J'réponds pas tout de suite, j'sais pas pourquoi. Je reste bloqué. Décrire ce que je viens de vivre ? Impossible. J'm'en souviens déjà plus.
- Ouais, bah, c'était bon. Et ouais, il est toujours avec Emilie.
En insistant sur ce prénom, j'ai l'impression de défendre la copine de mon père, et j'ai les poils qui se hérissent. C'te pute. Même si finalement j'suis contente que ce soit elle avec mon père et pas ma mère. Elle mérite pas quelqu'un de si bas.
Isaac s'est endormi. Il pionce. C'est un truc de fou avec lui : en moins de deux, il dort. Et n'importe où ! J'sais pas ce qu'il fait de ses journées, mais c'est un bébé crevé. Il est lourd, mine de rien. Je m'assois sur le canap' avec lui, Talia fume, maman est aux chiottes – son seul endroit de repos. On entend les bagnoles gueuler dans la rue, des gens parler un peu trop fort sur le palier de l'étage et la grande fenêtre du balcon nous offre une lumière pas désagréable. Moi aussi, j'suis fatigué. Je pense à mon père, au lycée. Mes notes qui s'écroulent en spé maths, le BAC. Ma mère qui veut que je passe le code et le permis, le manque d'argent constant. Rayan, Nicolas, Steven, le manque de couleurs dans leurs outfits. Le chat que je croise souvent dans la rue, ce mois de mars qui passe trop vite et ma vie qui avance pas.

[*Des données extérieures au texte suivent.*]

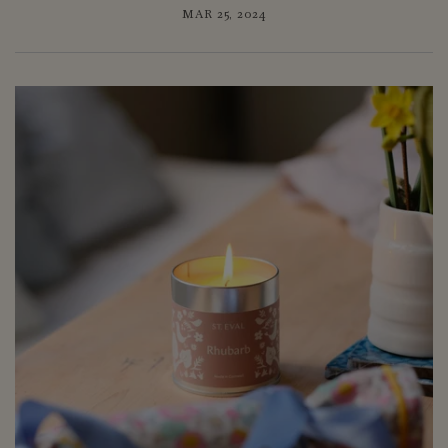
MAR 25, 2024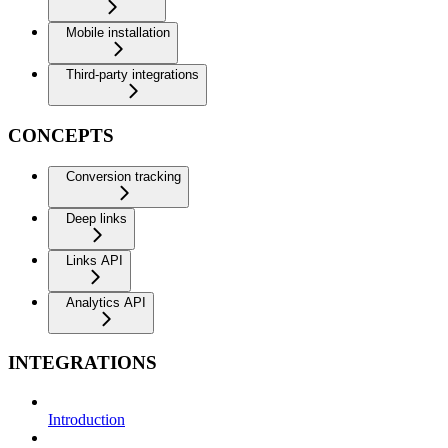
Mobile installation
Third-party integrations
CONCEPTS
Conversion tracking
Deep links
Links API
Analytics API
INTEGRATIONS
Introduction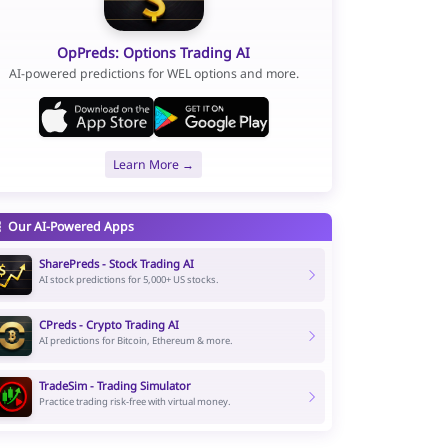
OpPreds: Options Trading AI
AI-powered predictions for WEL options and more.
Learn More →
Our AI-Powered Apps
SharePreds - Stock Trading AI
AI stock predictions for 5,000+ US stocks.
CPreds - Crypto Trading AI
AI predictions for Bitcoin, Ethereum & more.
TradeSim - Trading Simulator
Practice trading risk-free with virtual money.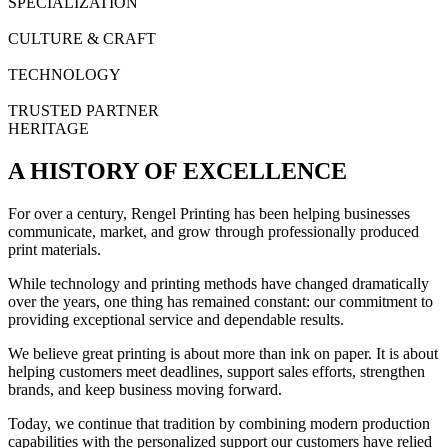
SPECIALIZATION
CULTURE & CRAFT
TECHNOLOGY
TRUSTED PARTNER
HERITAGE
A HISTORY OF EXCELLENCE
For over a century, Rengel Printing has been helping businesses
communicate, market, and grow through professionally produced
print materials.
While technology and printing methods have changed dramatically
over the years, one thing has remained constant: our commitment to
providing exceptional service and dependable results.
We believe great printing is about more than ink on paper. It is about
helping customers meet deadlines, support sales efforts, strengthen
brands, and keep business moving forward.
Today, we continue that tradition by combining modern production
capabilities with the personalized support our customers have relied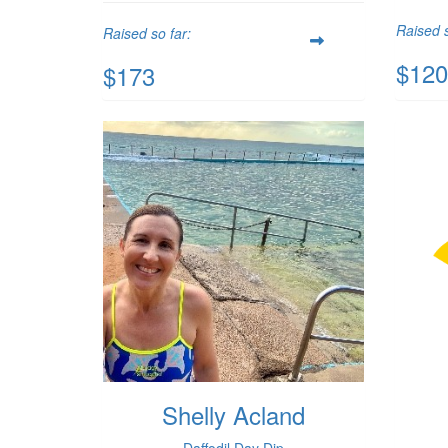
Raised s
Raised so far:
$120
$173
Shelly Acland
Daffodil Day Dip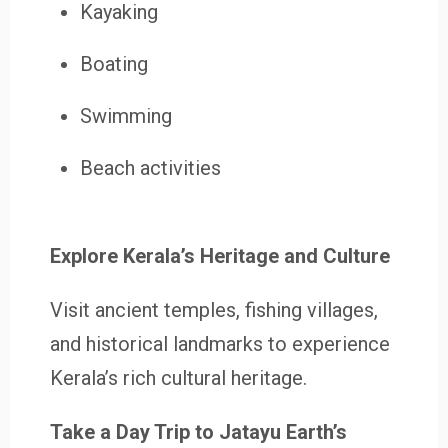
Kayaking
Boating
Swimming
Beach activities
Explore Kerala’s Heritage and Culture
Visit ancient temples, fishing villages,
and historical landmarks to experience
Kerala’s rich cultural heritage.
Take a Day Trip to Jatayu Earth’s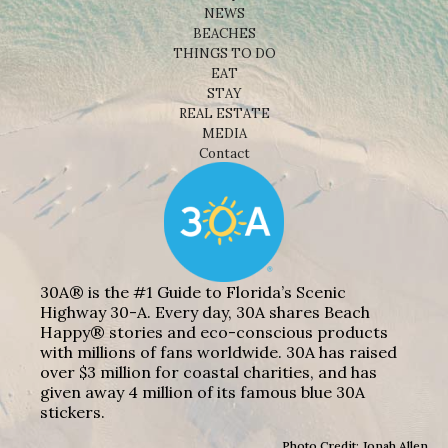
NEWS
BEACHES
THINGS TO DO
EAT
STAY
REAL ESTATE
MEDIA
Contact
30A® is the #1 Guide to Florida’s Scenic
Highway 30-A. Every day, 30A shares Beach
Happy® stories and eco-conscious products
with millions of fans worldwide. 30A has raised
over $3 million for coastal charities, and has
given away 4 million of its famous blue 30A
stickers.
Photo Credit: Jonah Allen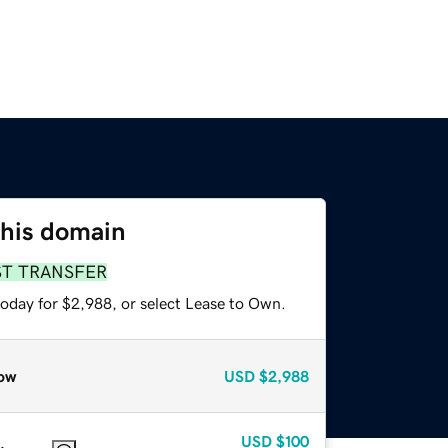
this domain
ST TRANSFER
today for $2,988, or select Lease to Own.
ow
USD
$2,988
USD
$100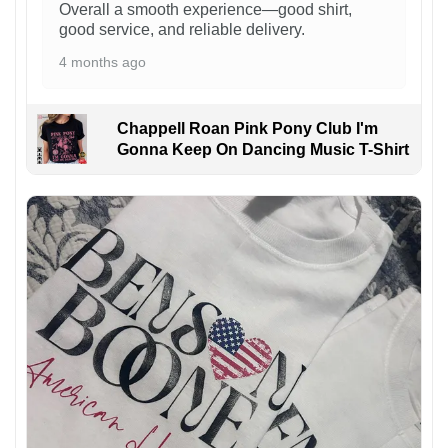
Overall a smooth experience—good shirt,
good service, and reliable delivery.
4 months ago
Chappell Roan Pink Pony Club I'm
Gonna Keep On Dancing Music T-Shirt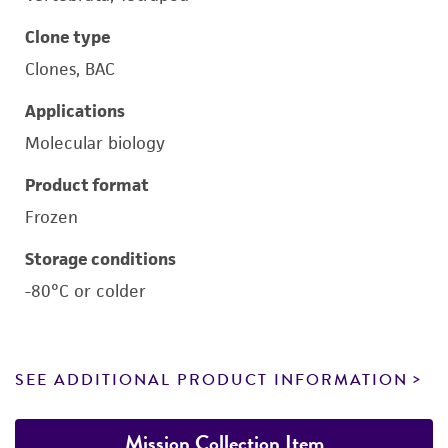
Clone type
Clones, BAC
Applications
Molecular biology
Product format
Frozen
Storage conditions
-80°C or colder
SEE ADDITIONAL PRODUCT INFORMATION
Mission Collection Item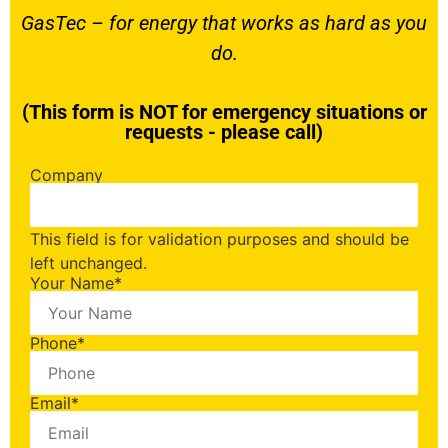
GasTec – for energy that works as hard as you
do.
(This form is NOT for emergency situations or
requests - please call)
Company
This field is for validation purposes and should be
left unchanged.
Your Name
*
Phone
*
Email
*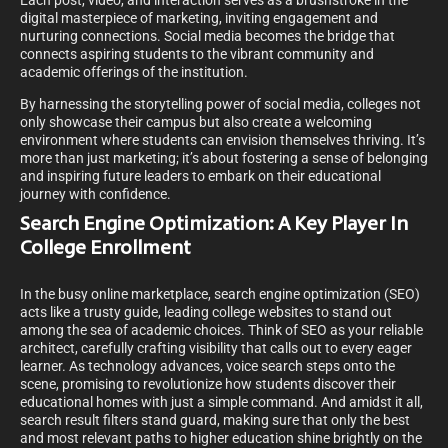
Each post, video, and interaction serves as a brushstroke in the
digital masterpiece of marketing, inviting engagement and
nurturing connections. Social media becomes the bridge that
connects aspiring students to the vibrant community and
academic offerings of the institution.
By harnessing the storytelling power of social media, colleges not
only showcase their campus but also create a welcoming
environment where students can envision themselves thriving. It’s
more than just marketing; it’s about fostering a sense of belonging
and inspiring future leaders to embark on their educational
journey with confidence.
Search Engine Optimization: A Key Player In
College Enrollment
In the busy online marketplace, search engine optimization (SEO)
acts like a trusty guide, leading college websites to stand out
among the sea of academic choices. Think of SEO as your reliable
architect, carefully crafting visibility that calls out to every eager
learner. As technology advances, voice search steps onto the
scene, promising to revolutionize how students discover their
educational homes with just a simple command. And amidst it all,
search result filters stand guard, making sure that only the best
and most relevant paths to higher education shine brightly on the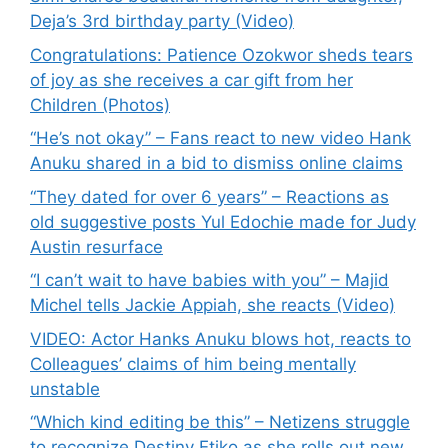
Deja’s 3rd birthday party (Video)
Congratulations: Patience Ozokwor sheds tears
of joy as she receives a car gift from her
Children (Photos)
“He’s not okay” – Fans react to new video Hank
Anuku shared in a bid to dismiss online claims
“They dated for over 6 years” – Reactions as
old suggestive posts Yul Edochie made for Judy
Austin resurface
“I can’t wait to have babies with you” – Majid
Michel tells Jackie Appiah, she reacts (Video)
VIDEO: Actor Hanks Anuku blows hot, reacts to
Colleagues’ claims of him being mentally
unstable
“Which kind editing be this” – Netizens struggle
to recognize Destiny Etiko as she rolls out new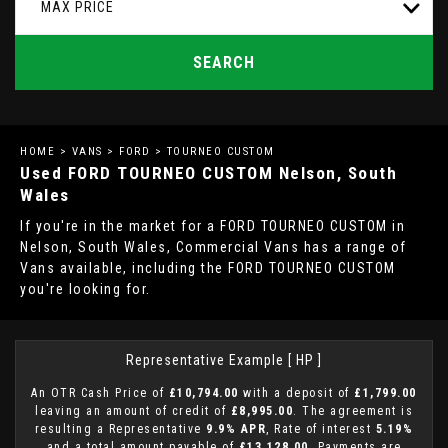
MAX PRICE
SEARCH
HOME
>
VANS
>
FORD
> TOURNEO CUSTOM
Used
FORD
TOURNEO CUSTOM
Nelson, South
Wales
If you're in the market for a FORD TOURNEO CUSTOM in
Nelson, South Wales, Commercial Vans has a range of
Vans available, including the FORD TOURNEO CUSTOM
you're looking for.
Representative Example [ HP ]
An OTR Cash Price of
£10,794.00
with a deposit of
£1,799.00
leaving an amount of credit of
£8,995.00
. The agreement is
resulting a Representative
9.9% APR
, Rate of interest
5.19%
and a total amount payable of
£13,128.00
. Payments are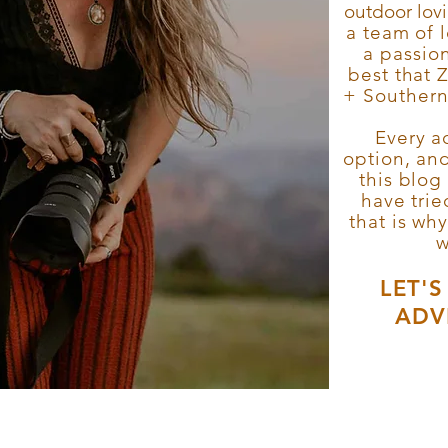
outdoor lov
a team of 
a passion
best that 
+ Southern 
Every ac
option, an
this blog
have tri
that is wh
w
LET'
ADV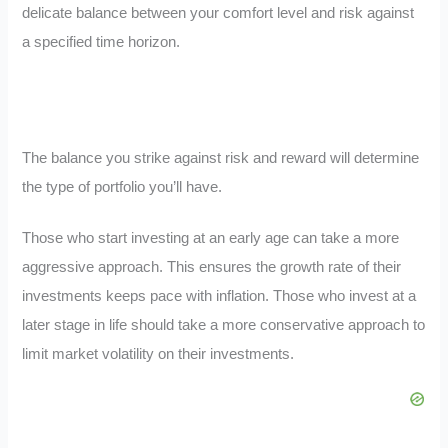
delicate balance between your comfort level and risk against
a specified time horizon.
The balance you strike against risk and reward will determine
the type of portfolio you’ll have.
Those who start investing at an early age can take a more
aggressive approach. This ensures the growth rate of their
investments keeps pace with inflation. Those who invest at a
later stage in life should take a more conservative approach to
limit market volatility on their investments.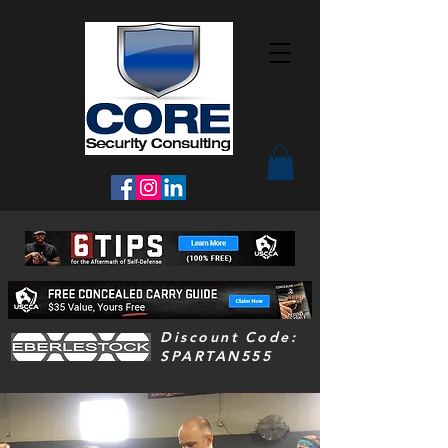
Discount Code:
SPARTAN555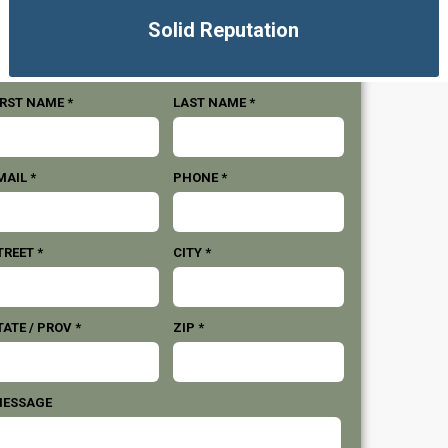
Solid Reputation
IRST NAME *
LAST NAME *
MAIL *
PHONE *
TREET *
CITY *
TATE / PROV *
ZIP *
ESSAGE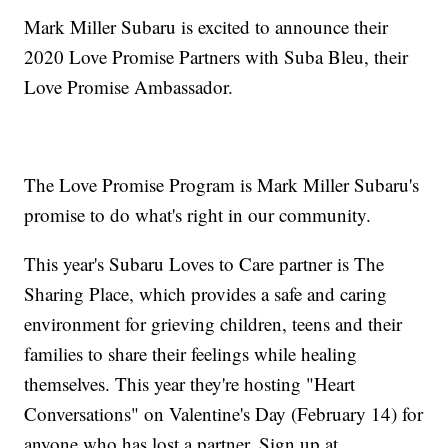
Mark Miller Subaru is excited to announce their
2020 Love Promise Partners with Suba Bleu, their
Love Promise Ambassador.
The Love Promise Program is Mark Miller Subaru's
promise to do what's right in our community.
This year's Subaru Loves to Care partner is The
Sharing Place, which provides a safe and caring
environment for grieving children, teens and their
families to share their feelings while healing
themselves. This year they're hosting "Heart
Conversations" on Valentine's Day (February 14) for
anyone who has lost a partner. Sign up at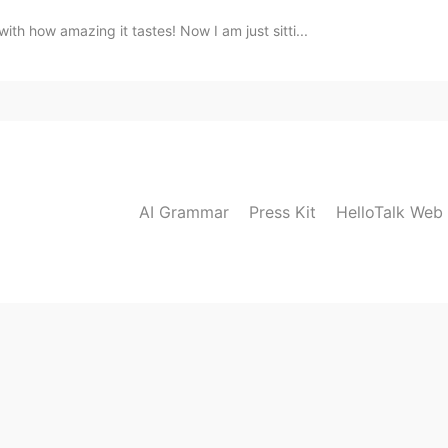
ith how amazing it tastes! Now I am just sitti...
AI Grammar
Press Kit
HelloTalk Web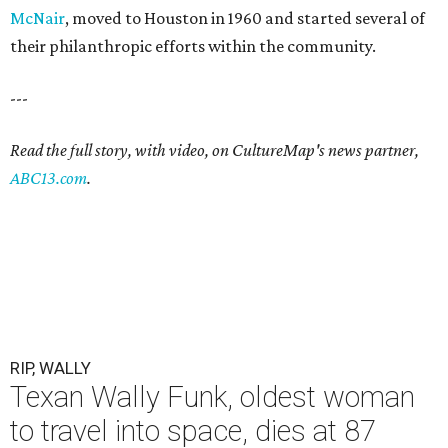
McNair
, moved to Houston in 1960 and started several of
their philanthropic efforts within the community.
---
Read the full story, with video, on CultureMap's news partner,
ABC13.com
.
RIP, WALLY
Texan Wally Funk, oldest woman
to travel into space, dies at 87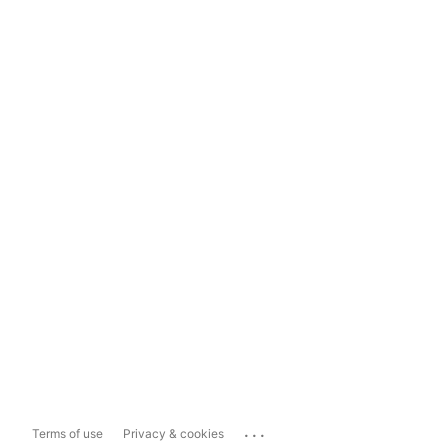
...
Terms of use
Privacy & cookies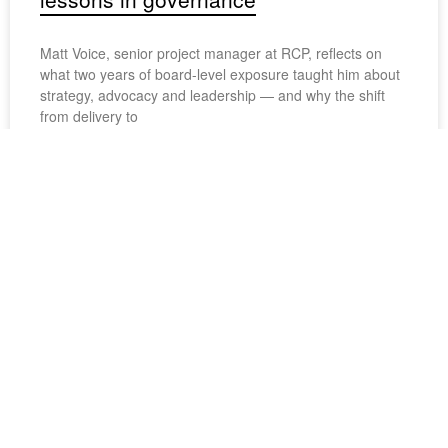
Matt Voice, senior project manager at RCP, reflects on
what two years of board-level exposure taught him about
strategy, advocacy and leadership — and why the shift
from delivery to
August 4, 2026
Project spotlight: elevated living
Elementum reimagines coastal living through courtyard-
focused, multi-unit housing for a range of lifestyles.
Recognised for its design and sustainability credentials,
the development won a Merit award at the 2026 Property
August 4, 2026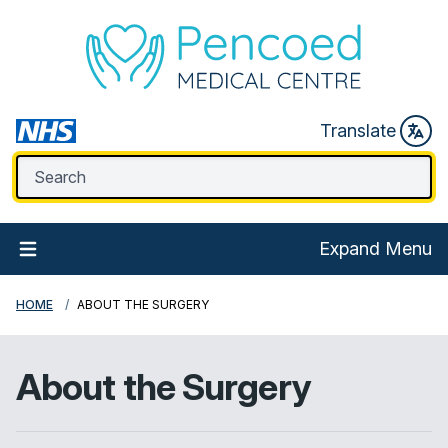
Translate
Expand Menu
HOME
ABOUT THE SURGERY
About the Surgery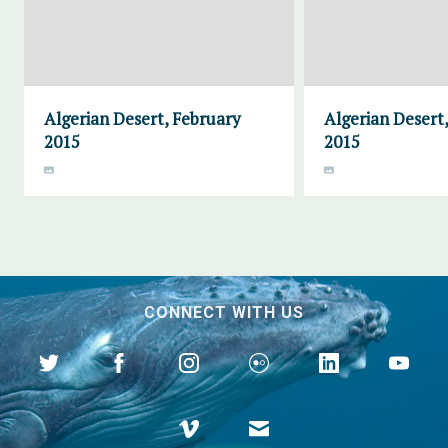
Algerian Desert, February
Algerian Desert
2015
2015
CONNECT WITH US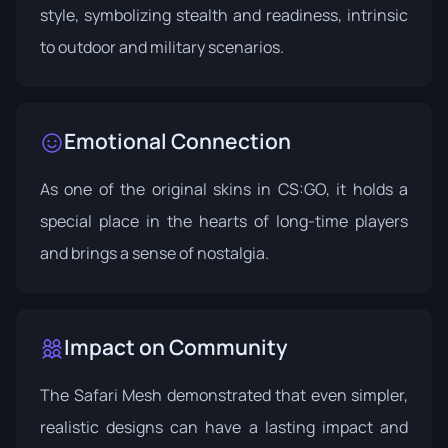
style, symbolizing stealth and readiness, intrinsic
to outdoor and military scenarios.
Emotional Connection
As one of the original skins in CS:GO, it holds a
special place in the hearts of long-time players
and brings a sense of nostalgia.
Impact on Community
The Safari Mesh demonstrated that even simpler,
realistic designs can have a lasting impact and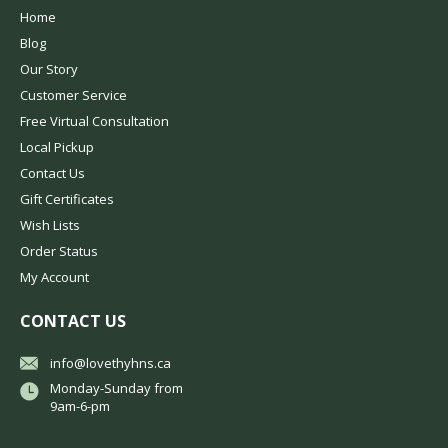
Home
Blog
Our Story
Customer Service
Free Virtual Consultation
Local Pickup
Contact Us
Gift Certificates
Wish Lists
Order Status
My Account
CONTACT US
info@lovethyhns.ca
Monday-Sunday from
9am-6-pm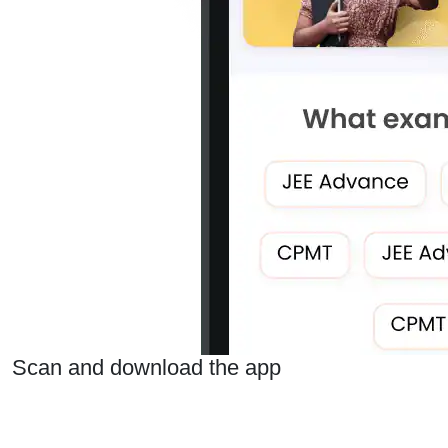
Scan and download the app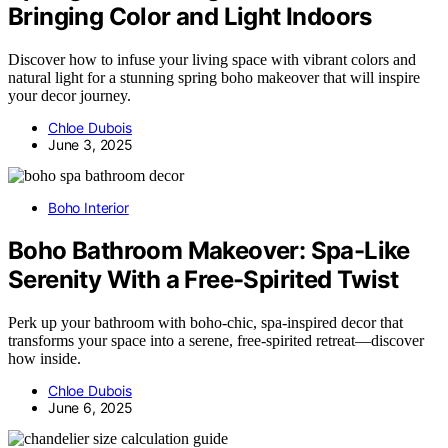
Bringing Color and Light Indoors
Discover how to infuse your living space with vibrant colors and
natural light for a stunning spring boho makeover that will inspire
your decor journey.
Chloe Dubois
June 3, 2025
Boho Interior
Boho Bathroom Makeover: Spa-Like
Serenity With a Free-Spirited Twist
Perk up your bathroom with boho-chic, spa-inspired decor that
transforms your space into a serene, free-spirited retreat—discover
how inside.
Chloe Dubois
June 6, 2025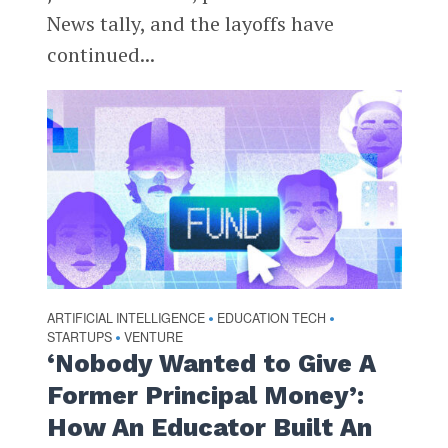
News tally, and the layoffs have
continued...
ARTIFICIAL INTELLIGENCE
EDUCATION TECH
•
•
STARTUPS
VENTURE
•
‘Nobody Wanted to Give A
Former Principal Money’:
How An Educator Built An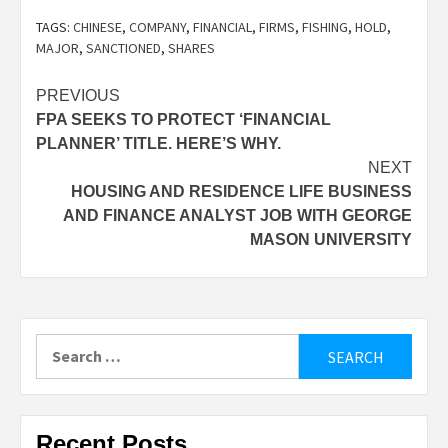
TAGS:
CHINESE
,
COMPANY
,
FINANCIAL
,
FIRMS
,
FISHING
,
HOLD
,
MAJOR
,
SANCTIONED
,
SHARES
Post
PREVIOUS
FPA SEEKS TO PROTECT ‘FINANCIAL
navigation
PLANNER’ TITLE. HERE’S WHY.
NEXT
HOUSING AND RESIDENCE LIFE BUSINESS
AND FINANCE ANALYST JOB WITH GEORGE
MASON UNIVERSITY
Search
for:
Recent Posts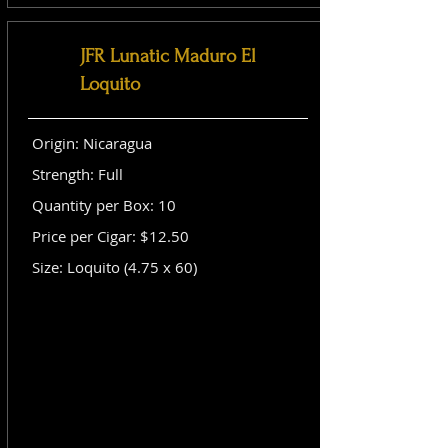
JFR Lunatic Maduro El
Loquito
Origin: Nicaragua
Strength: Full
Quantity per Box: 10
Price per Cigar: $12.50
Size: Loquito (4.75 x 60)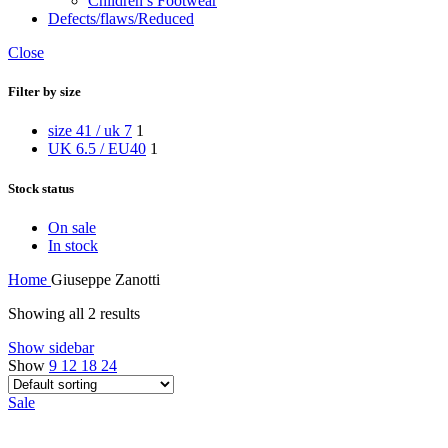
Children’s Footwear
Defects/flaws/Reduced
Close
Filter by size
size 41 / uk 7
1
UK 6.5 / EU40
1
Stock status
On sale
In stock
Home
Giuseppe Zanotti
Showing all 2 results
Show sidebar
Show
9
12
18
24
Sale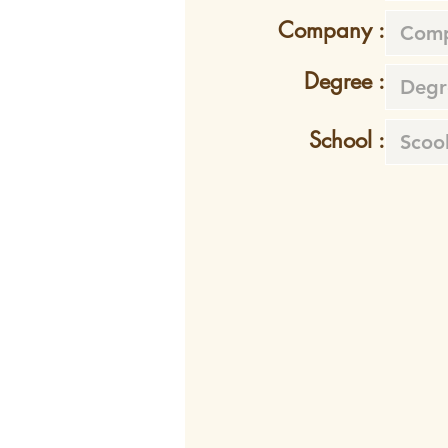
Company :
Degree :
School :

- Eh, gamin, ça va ? m'interroge Talia.
Comme une machine, je dégaine :
- Ouaip.
Ma mère revient et déclare qu'on va aller manger à MacDo ce soir, comme tout le temps avec Talia. Et à chaque fois, c'est cette dernière qui paie. On passe donc une soirée chill entre MacDo et un film sur le canap' que ma mère et Talia voulait absolument voir, un truc d'amour, j'ai pas trop suivi – The Perfect Date, j'crois. Au bout d'un moment, j'vais dans la chambre où Maman, Isaac et moi dormons et j'écoute mon petit frère ronfler mignonnement. J'traine sur mon tel, j'm'endors. Demain matin, c'est Talia qui nous ramène à la maison, elle en profitera pour aller voir sa mère il me semble.
Je ne sais pas trop de quoi je rêve, mais c'était au lycée, y avait Steven qu'emmerdait une meuf, j'sais plus, c'est flou.